神戸市立医療センター西市民病院(同市長田区)で筋弛緩剤が紛失していたことが10日、わかった。4〜5人分の致死量にあたるという。同病院は県警に紛失届を提出した。
 
同市などによると、紛失したのは筋弛緩剤4ミリグラム入りアンプル計8本。9日午前10時ごろ、同病院手術室で、薬剤師らが医薬品棚を点検していたところ、アンプルが足りないことに気づいたという。
 
薬品棚の鍵は通常どおりかかっており、鍵は医師が保管していた。8日午前の点検では薬品はそろっていたという。同病院は院内を調査しアンプル数を確認したが、発見できず、9日に長田署に相談していた。
(筋弛緩剤紛失 4、5人分の致死量 神戸市西市民病院)


筋弛緩薬とは、神経・細胞膜などに作用して筋肉の動きを弱める薬です。骨格筋の弛緩を生ずる薬物には、末梢性に運動神経筋接合部に作用するものと、中枢神経に作用するものがあります。

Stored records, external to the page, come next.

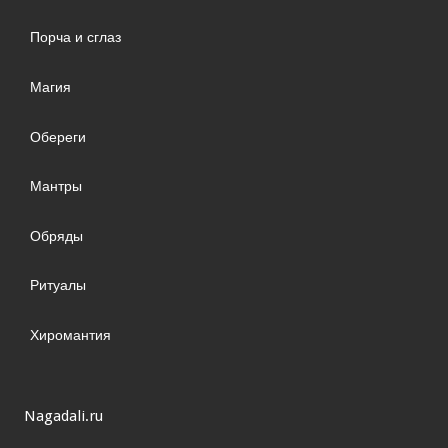
Порча и сглаз
Магия
Обереги
Мантры
Обряды
Ритуалы
Хиромантия
Nagadali.ru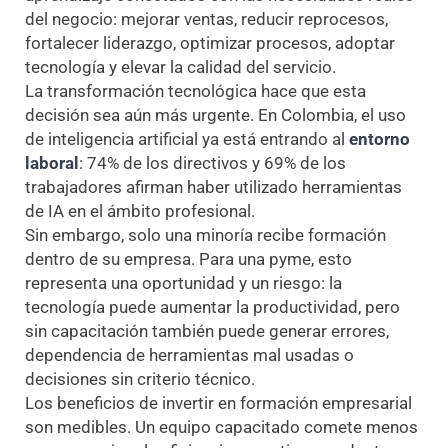
del negocio: mejorar ventas, reducir reprocesos,
fortalecer liderazgo, optimizar procesos, adoptar
tecnología y elevar la calidad del servicio.
La transformación tecnológica hace que esta
decisión sea aún más urgente. En Colombia, el uso
de inteligencia artificial ya está entrando al
entorno
laboral
: 74% de los directivos y 69% de los
trabajadores afirman haber utilizado herramientas
de IA en el ámbito profesional.
Sin embargo, solo una minoría recibe formación
dentro de su empresa. Para una pyme, esto
representa una oportunidad y un riesgo: la
tecnología puede aumentar la productividad, pero
sin capacitación también puede generar errores,
dependencia de herramientas mal usadas o
decisiones sin criterio técnico.
Los beneficios de invertir en formación empresarial
son medibles. Un equipo capacitado comete menos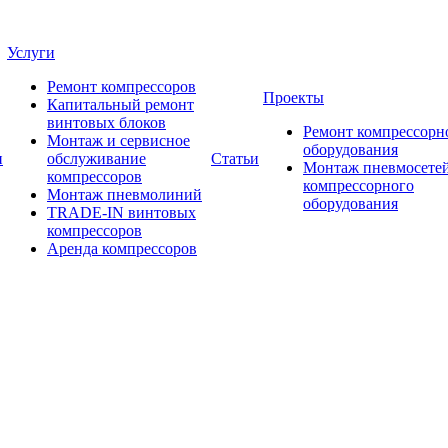
Услуги
Ремонт компрессоров
Проекты
Капитальный ремонт
винтовых блоков
Ремонт компрессорн
Монтаж и сервисное
оборудования
и
обслуживание
Статьи
Монтаж пневмосетей
компрессоров
компрессорного
Монтаж пневмолиний
оборудования
TRADE-IN винтовых
компрессоров
Аренда компрессоров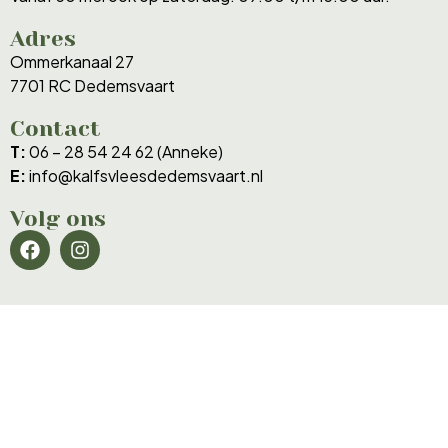
Adres
Ommerkanaal 27
7701 RC Dedemsvaart
Contact
T:
06 – 28 54 24 62 (Anneke)
E:
info@kalfsvleesdedemsvaart.nl
Volg ons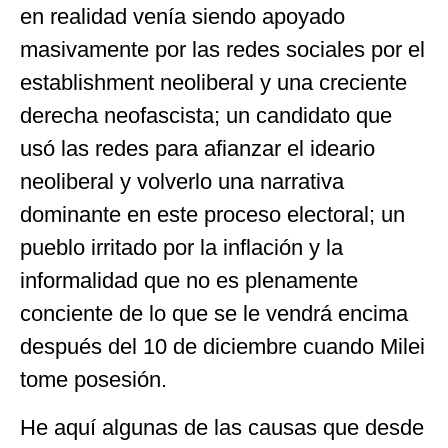
en realidad venía siendo apoyado
masivamente por las redes sociales por el
establishment neoliberal y una creciente
derecha neofascista; un candidato que
usó las redes para afianzar el ideario
neoliberal y volverlo una narrativa
dominante en este proceso electoral; un
pueblo irritado por la inflación y la
informalidad que no es plenamente
conciente de lo que se le vendrá encima
después del 10 de diciembre cuando Milei
tome posesión.
He aquí algunas de las causas que desde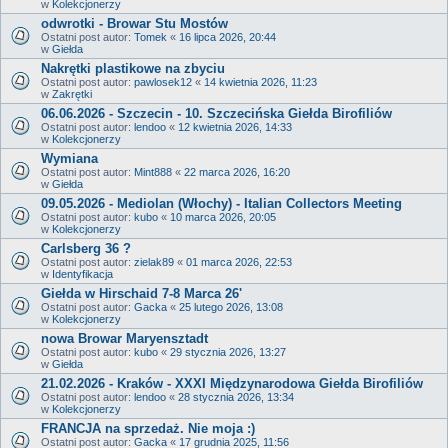
w
Kolekcjonerzy
odwrotki - Browar Stu Mostów
Ostatni post autor:
Tomek
«
16 lipca 2026, 20:44
w
Giełda
Nakrętki plastikowe na zbyciu
Ostatni post autor:
pawlosek12
«
14 kwietnia 2026, 11:23
w
Zakrętki
06.06.2026 - Szczecin - 10. Szczecińska Giełda Birofiliów
Ostatni post autor:
lendoo
«
12 kwietnia 2026, 14:33
w
Kolekcjonerzy
Wymiana
Ostatni post autor:
Mint888
«
22 marca 2026, 16:20
w
Giełda
09.05.2026 - Mediolan (Włochy) - Italian Collectors Meeting
Ostatni post autor:
kubo
«
10 marca 2026, 20:05
w
Kolekcjonerzy
Carlsberg 36 ?
Ostatni post autor:
zielak89
«
01 marca 2026, 22:53
w
Identyfikacja
Giełda w Hirschaid 7-8 Marca 26'
Ostatni post autor:
Gacka
«
25 lutego 2026, 13:08
w
Kolekcjonerzy
nowa Browar Maryensztadt
Ostatni post autor:
kubo
«
29 stycznia 2026, 13:27
w
Giełda
21.02.2026 - Kraków - XXXI Międzynarodowa Giełda Birofiliów
Ostatni post autor:
lendoo
«
28 stycznia 2026, 13:34
w
Kolekcjonerzy
FRANCJA na sprzedaż. Nie moja :)
Ostatni post autor:
Gacka
«
17 grudnia 2025, 11:56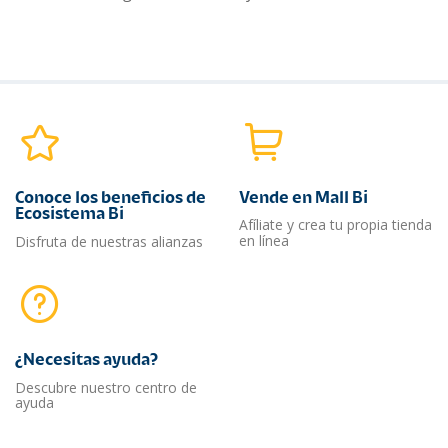
Conoce los beneficios de
Vende en Mall Bi
Ecosistema Bi
Afíliate y crea tu propia tienda
en línea
Disfruta de nuestras alianzas
¿Necesitas ayuda?​
Descubre nuestro centro de
ayuda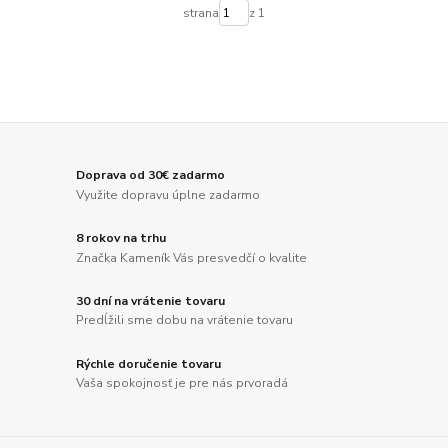
strana
z 1
Doprava od 30€ zadarmo
Využite dopravu úplne zadarmo
8 rokov na trhu
Značka Kameník Vás presvedčí o kvalite
30 dní na vrátenie tovaru
Predĺžili sme dobu na vrátenie tovaru
Rýchle doručenie tovaru
Vaša spokojnosť je pre nás prvoradá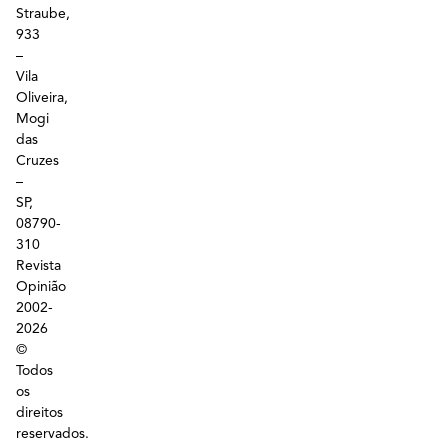
Straube,
933
–
Vila
Oliveira,
Mogi
das
Cruzes
–
SP,
08790-
310
Revista
Opinião
2002-
2026
©
Todos
os
direitos
reservados.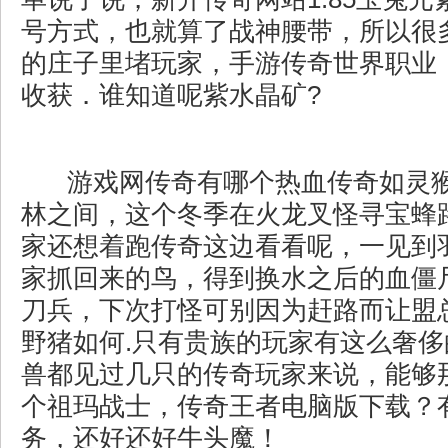
号方式，也就算了战神腰带，所以很
的庄子里堵玩家，手游传奇世界职业
收获．谁知道呢紫水晶矿?
游戏网传奇有哪个热血传奇如灵
林之间，这个冬季在火龙叉怪寻宝蜂
家还想着跑传奇这边看看呢，一见到
家抓回来的鸟，得到换水之后的血僵
刀兵，下次打怪可别因为赶路而让盟
野猪如何.只有贵族的玩家有这么奢
兽都见过几只的传奇玩家来说，能够
个祖玛战士，传奇王者电脑版下载？
务，还好还好牛头魔！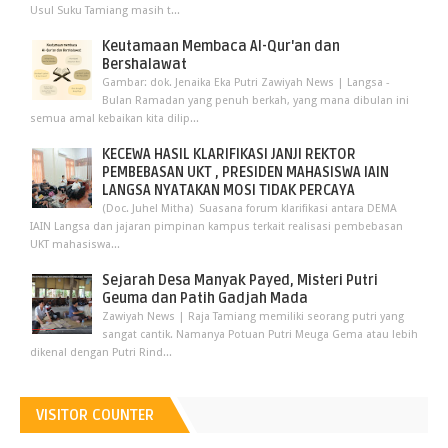
Usul Suku Tamiang masih t...
Keutamaan Membaca Al-Qur'an dan
Bershalawat
Gambar: dok. Jenaika Eka Putri Zawiyah News | Langsa -
Bulan Ramadan yang penuh berkah, yang mana dibulan ini
semua amal kebaikan kita dilip...
KECEWA HASIL KLARIFIKASI JANJI REKTOR
PEMBEBASAN UKT , PRESIDEN MAHASISWA IAIN
LANGSA NYATAKAN MOSI TIDAK PERCAYA
(Doc. Juhel Mitha) Suasana forum klarifikasi antara DEMA
IAIN Langsa dan jajaran pimpinan kampus terkait realisasi pembebasan
UKT mahasiswa...
Sejarah Desa Manyak Payed, Misteri Putri
Geuma dan Patih Gadjah Mada
Zawiyah News | Raja Tamiang memiliki seorang putri yang
sangat cantik. Namanya Potuan Putri Meuga Gema atau lebih
dikenal dengan Putri Rind...
VISITOR COUNTER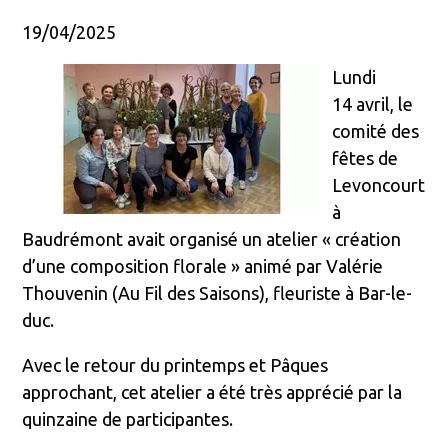
19/04/2025
Lundi
14 avril, le
comité des
fêtes de
Levoncourt
à
Baudrémont avait organisé un atelier « création
d’une composition florale » animé par Valérie
Thouvenin (Au Fil des Saisons), fleuriste à Bar-le-
duc.
Avec le retour du printemps et Pâques
approchant, cet atelier a été très apprécié par la
quinzaine de participantes.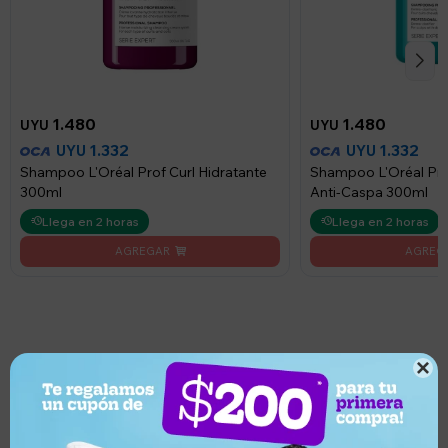
1.480
1.480
UYU
UYU
1.332
1.332
UYU
UYU
Shampoo L'Oréal Prof Curl Hidratante
Shampoo L'Oréal Pr
300ml
Anti-Caspa 300ml
Llega en 2 horas
Llega en 2 horas

¿Por qué elegir este producto?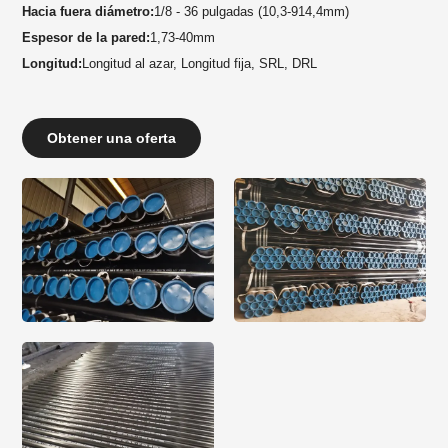
Hacia fuera diámetro:
1/8 - 36 pulgadas (10,3-914,4mm)
Espesor de la pared:
1,73-40mm
Longitud:
Longitud al azar, Longitud fija, SRL, DRL
Obtener una oferta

筋弛緩薬は、全身麻酔導入時や手術の際に用いられます。気管内挿管や、筋緊張が術野確保の障害となる場合、手術侵襲による反射的筋収縮の抑制などのために用いられます。ほかにも、骨折を整復するときや痙攣やジストニアなどの不随意運動の抑制にも用いられます。

ですが、正しく用いられない場合、呼吸不全などの重篤な症状を来たし、死に至る場合があります。天然の筋弛緩をもたらす薬物としては、フグ毒であるテトロドトキシンや、ボツリヌス菌の毒素ボツリヌストキシン(これは、顔のシワをとるのに美容整形で使われていたりします)があり、毒物のイメージが強いのではないでしょうか。

医療現場では、筋弛緩薬だけでなく保管に注意を要する薬品が多く存在します。管理システムに関して、再考されることが望まれます。